(Exercise prompt)
Wherever a line in the records below contains "ONIX", copy that line.

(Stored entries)
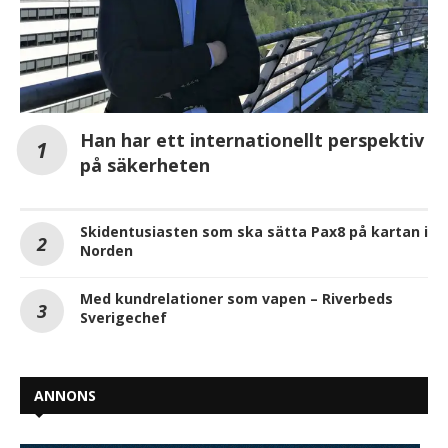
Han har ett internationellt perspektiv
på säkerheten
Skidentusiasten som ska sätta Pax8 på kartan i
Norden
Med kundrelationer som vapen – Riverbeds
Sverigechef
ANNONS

* * *

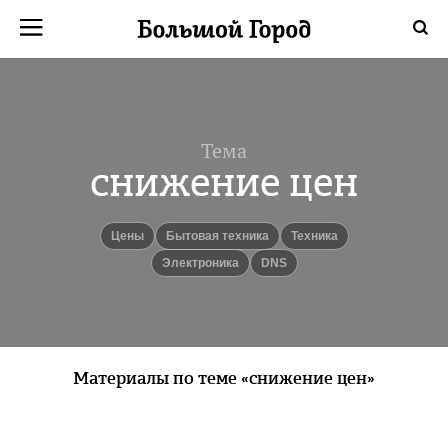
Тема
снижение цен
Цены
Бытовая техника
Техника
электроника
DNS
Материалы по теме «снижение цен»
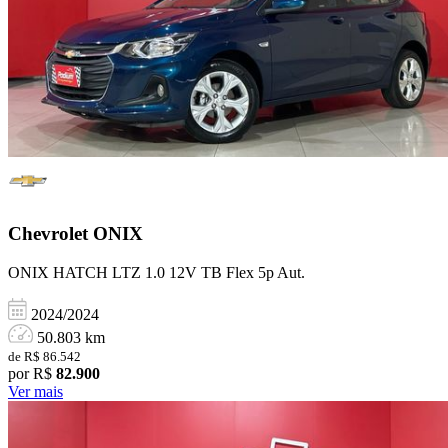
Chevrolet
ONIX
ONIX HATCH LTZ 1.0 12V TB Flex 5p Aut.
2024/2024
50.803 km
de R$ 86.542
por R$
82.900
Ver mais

(Output for this task)
ONIX
ONIX HATCH LTZ 1.0 12V TB Flex 5p Aut.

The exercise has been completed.